戦闘経験が少ないレントちゃんはそういうのに引っかかり易いんだなぁ。
水魔法使いが持つ手鏡から、レントちゃんに向かって光の粒子のようなものが飛んだ。
その粒子がレントちゃんに吸い込まれるように消えると、準備していた水レーザーの玉が消失してしまった。
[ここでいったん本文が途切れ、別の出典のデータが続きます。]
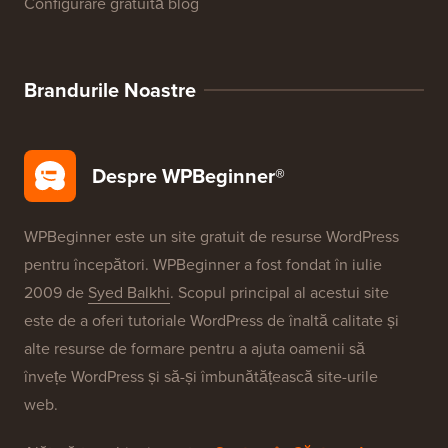
Configurare gratuită blog
Brandurile Noastre
Despre WPBeginner®
WPBeginner este un site gratuit de resurse WordPress
pentru începători. WPBeginner a fost fondat în iulie
2009 de
Syed Balkhi
. Scopul principal al acestui site
este de a oferi tutoriale WordPress de înaltă calitate și
alte resurse de formare pentru a ajuta oamenii să
învețe WordPress și să-și îmbunătățească site-urile
web.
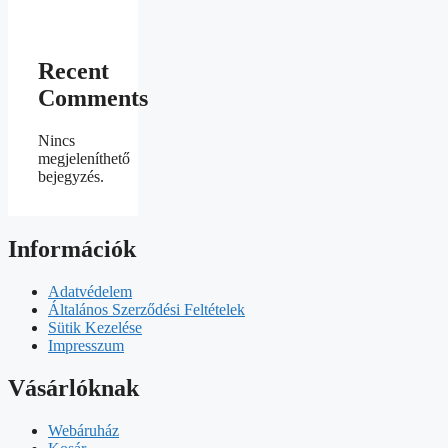
Recent
Comments
Nincs
megjeleníthető
bejegyzés.
Információk
Adatvédelem
Általános Szerződési Feltételek
Sütik Kezelése
Impresszum
Vásárlóknak
Webáruház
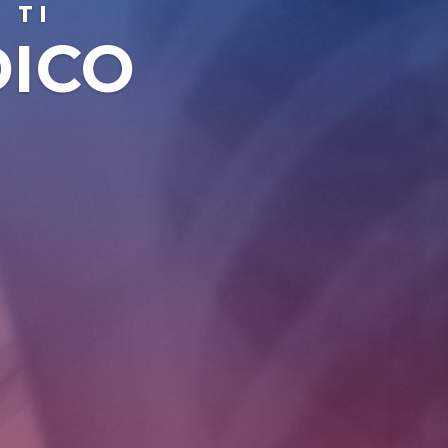
 TI
DICO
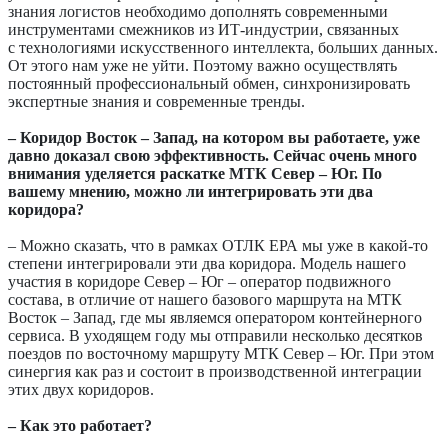
знания логистов необходимо дополнять современными
инструментами смежников из ИТ-индустрии, связанных
с технологиями искусственного интеллекта, больших данных.
От этого нам уже не уйти. Поэтому важно осуществлять
постоянный профессиональный обмен, синхронизировать
экспертные знания и современные тренды.
– Коридор Восток – Запад, на котором вы работаете, уже
давно доказал свою эффективность. Сейчас очень много
внимания уделяется раскатке МТК Север – Юг. По
вашему мнению, можно ли интегрировать эти два
коридора?
– Можно сказать, что в рамках ОТЛК ЕРА мы уже в какой-то
степени интегрировали эти два коридора. Модель нашего
участия в коридоре Север – Юг – оператор подвижного
состава, в отличие от нашего базового маршрута на МТК
Восток – Запад, где мы являемся оператором контейнерного
сервиса. В уходящем году мы отправили несколько десятков
поездов по восточному маршруту МТК Север – Юг. При этом
синергия как раз и состоит в производственной интеграции
этих двух коридоров.
– Как это работает?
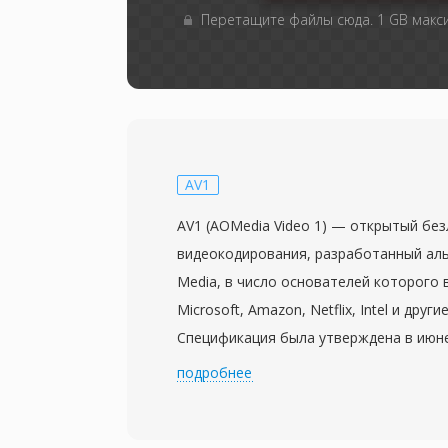
Перетащите файлы сюда. 1 GB мак
AV1
AV1 (AOMedia Video 1) — открытый бе
видеокодирования, разработанный алья
Media, в число основателей которого в
Microsoft, Amazon, Netflix, Intel и друг
Спецификация была утверждена в июне
создания видеокодека нового поколен
подробнее
эффективность сжатия H.264 и HEVC, 
от лицензионных отчислений. AV1 обе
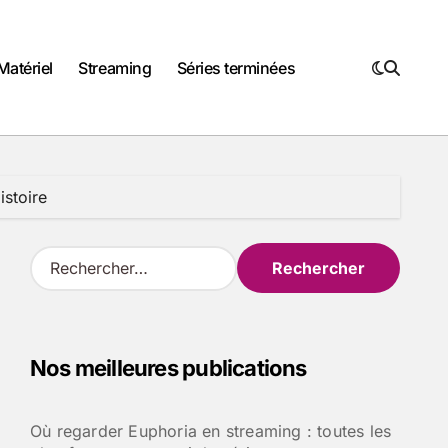
Matériel
Streaming
Séries terminées
istoire
R
e
c
h
e
Nos meilleures publications
r
c
h
Où regarder Euphoria en streaming : toutes les
e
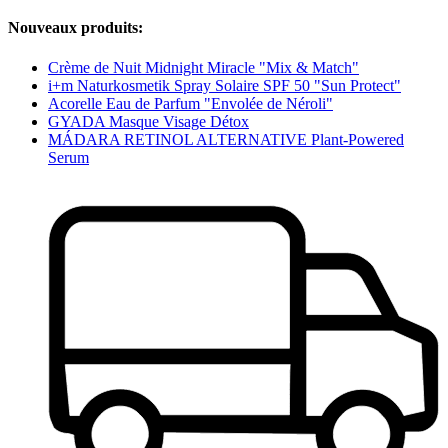
Nouveaux produits:
Crème de Nuit Midnight Miracle "Mix & Match"
i+m Naturkosmetik Spray Solaire SPF 50 "Sun Protect"
Acorelle Eau de Parfum "Envolée de Néroli"
GYADA Masque Visage Détox
MÁDARA RETINOL ALTERNATIVE Plant-Powered
Serum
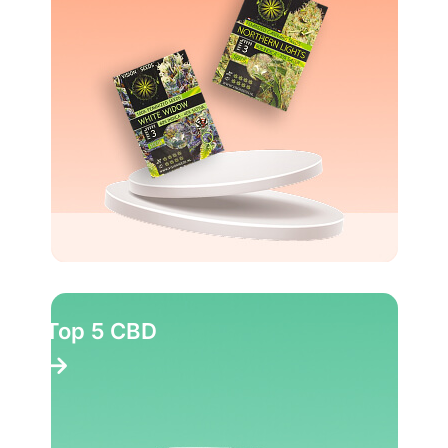
Top 10 Party pillen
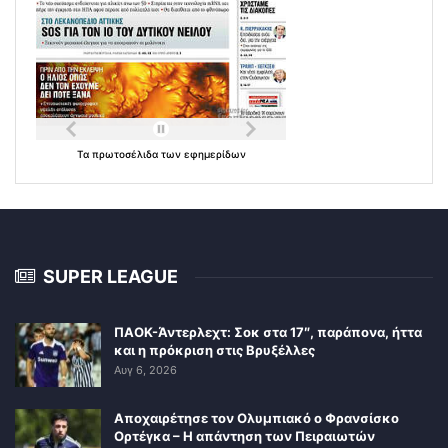
Τα
πρωτοσέλιδα
των
εφημερίδων
SUPER LEAGUE
ΠΑΟΚ-Άντερλεχτ: Σοκ στα 17″, παράπονα, ήττα
και η πρόκριση στις Βρυξέλλες
Αυγ 6, 2026
Αποχαιρέτησε τον Ολυμπιακό ο Φρανσίσκο
Ορτέγκα – Η απάντηση των Πειραιωτών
何故かレントちゃんは、虚ろな目になってぼーっと立ち尽くしている。
「ふ、ふはははっ!傀儡の鏡で操る事に成功したぞ!そちらの最強の使い手はもうこちらの手駒だっ!!」
相手を操る魔導具なんてあるのかぁ……あれは危険だね。
防ぐ手段は鏡を見ない事かも知れないけど、不意に視線の先に仕掛けてあったらうっかり見ちゃうかも。
3対3が、一人寝返ったから4対2になってしまった。
しかもよりによってレントちゃんが敵になって——あれ?何か忘れてるような?
ゆらりとレントちゃんがこちらを向いた。
「おい、レントとか言ったか。あいつを全力で攻撃しろ」
水魔法使いがレントちゃんに命令を出す。
それに従うように右手を私の方へ翳すと、水レーザーの玉が大量に生成される。
あれほどの水を大気から抽出したら、観戦席の人達まで干からびる可能性もある。
なんとか止めないとと思ったが、もう水レーザーは放射寸前の状態まで圧縮されてしまっていた。
やばいっ!……と思った瞬間、
「あばばばばばばばっ!!」
急にレントちゃんが電撃を受けたかのように痙攣して苦しみだした。
「な、何だっ!?」
水魔法使いも驚いている事から、彼が何かした訳ではないようだ。
そのまま激痛に苦しむように、レントちゃんは地面に突っ伏してしまった。
「何が起こっている?傀儡の鏡は短時間しか操れないが、その拘束力は絶対の筈だ。自らの意思で抵抗したと言うのか?」
レントちゃんと私の友情パワーが……と思ったところで、私は思い出してしまった。
強力なスキルの使い方を教える時に、レントちゃんとは契約魔術を交わしたんだった。
契約内容の一つに『私の味方になってくれる事』というのがあったんだけど、今回操られてしまった事で敵側に回ったので、契約不履行とみなされたのかも知れない。
契約を破ったら、確か全身を7日間激痛が襲うんだよね……。
ごめんね、レントちゃん。
試合が終わったら、何とか毒針で契約破棄できないかやってみるから。
とりあえず魔王レントちゃんが敵に回るという事態は避けられた。
でもピクピクと痙攣し続けていて、操られているのが解除されてもとても戦線復帰できそうにない。
一人脱落してしまい、私とレオナさんの2人で3人を相手にする事になってしまった。